◆ **Task prompt**
Work out how many lines of the records contain "Bosniya". Answer with the number and nothing else.

Source records:
########################################
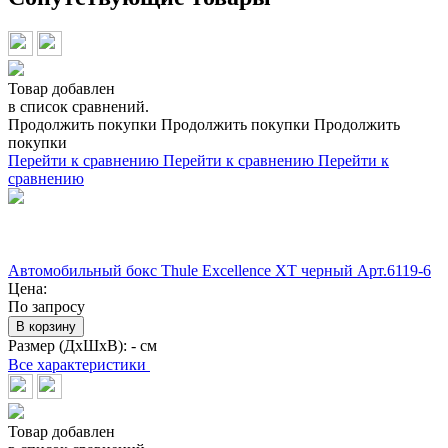
Товар добавлен
в список сравнений.
Продолжить покупки
Продолжить покупки
Продолжить
покупки
Перейти к сравнению
Перейти к сравнению
Перейти к
сравнению
Автомобильный бокс Thule Excellence XT черный Арт.6119-6
Цена:
По запросу
В корзину
Размер (ДхШхВ):
- см
Все характеристики
Товар добавлен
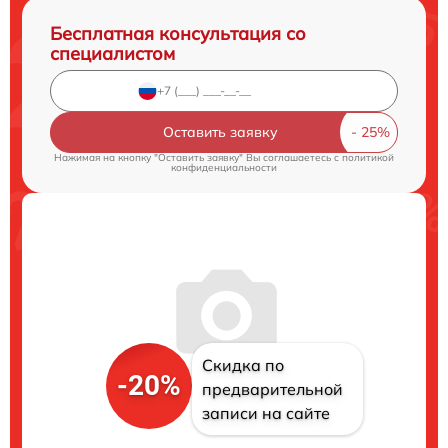
Бесплатная консультация со
специалистом
Оставить заявку
Нажимая на кнопку "Оставить заявку" Вы соглашаетесь c
политикой
конфиденциальности
Скидка по
-20%
предварительной
записи на сайте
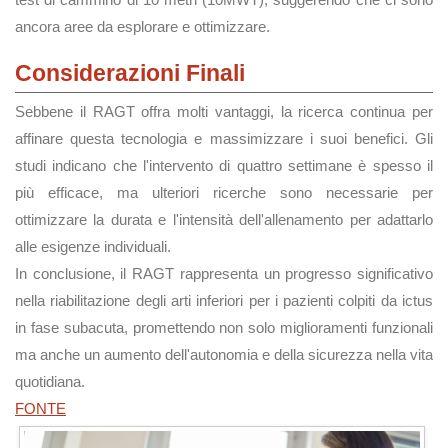
ancora aree da esplorare e ottimizzare.
Considerazioni Finali
Sebbene il RAGT offra molti vantaggi, la ricerca continua per
affinare questa tecnologia e massimizzare i suoi benefici. Gli
studi indicano che l'intervento di quattro settimane è spesso il
più efficace, ma ulteriori ricerche sono necessarie per
ottimizzare la durata e l'intensità dell'allenamento per adattarlo
alle esigenze individuali.
In conclusione, il RAGT rappresenta un progresso significativo
nella riabilitazione degli arti inferiori per i pazienti colpiti da ictus
in fase subacuta, promettendo non solo miglioramenti funzionali
ma anche un aumento dell'autonomia e della sicurezza nella vita
quotidiana.
FONTE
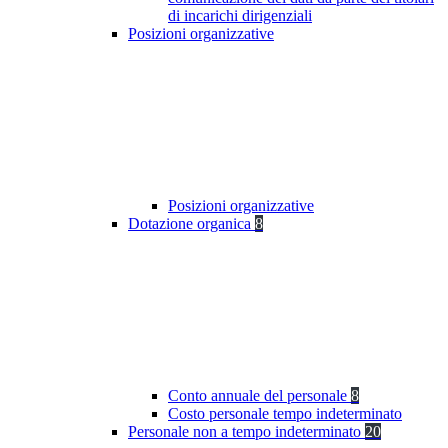
di incarichi dirigenziali
Posizioni organizzative
Posizioni organizzative
Dotazione organica
8
Conto annuale del personale
8
Costo personale tempo indeterminato
Personale non a tempo indeterminato
20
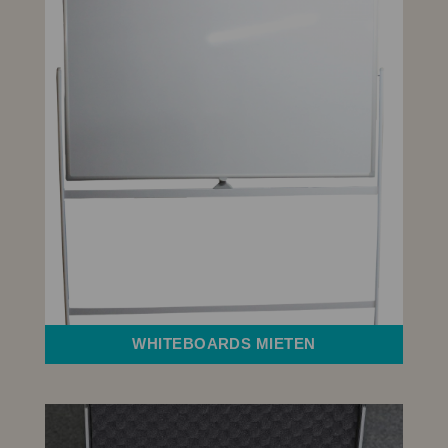
WHITEBOARDS MIETEN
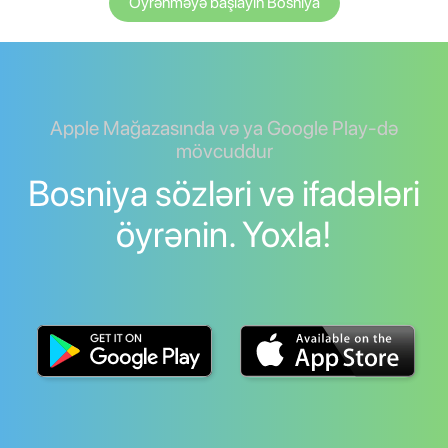
Öyrənməyə başlayın Bosniya
Apple Mağazasında və ya Google Play-də
mövcuddur
Bosniya sözləri və ifadələri
öyrənin. Yoxla!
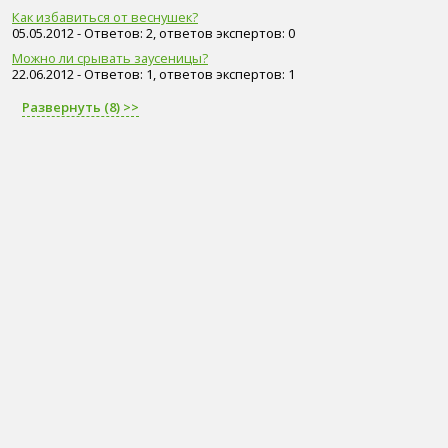
Как избавиться от веснушек?
05.05.2012 - Ответов: 2, ответов экспертов: 0
Можно ли срывать заусеницы?
22.06.2012 - Ответов: 1, ответов экспертов: 1
Развернуть (8) >>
########################################
◆ **Final answer**
2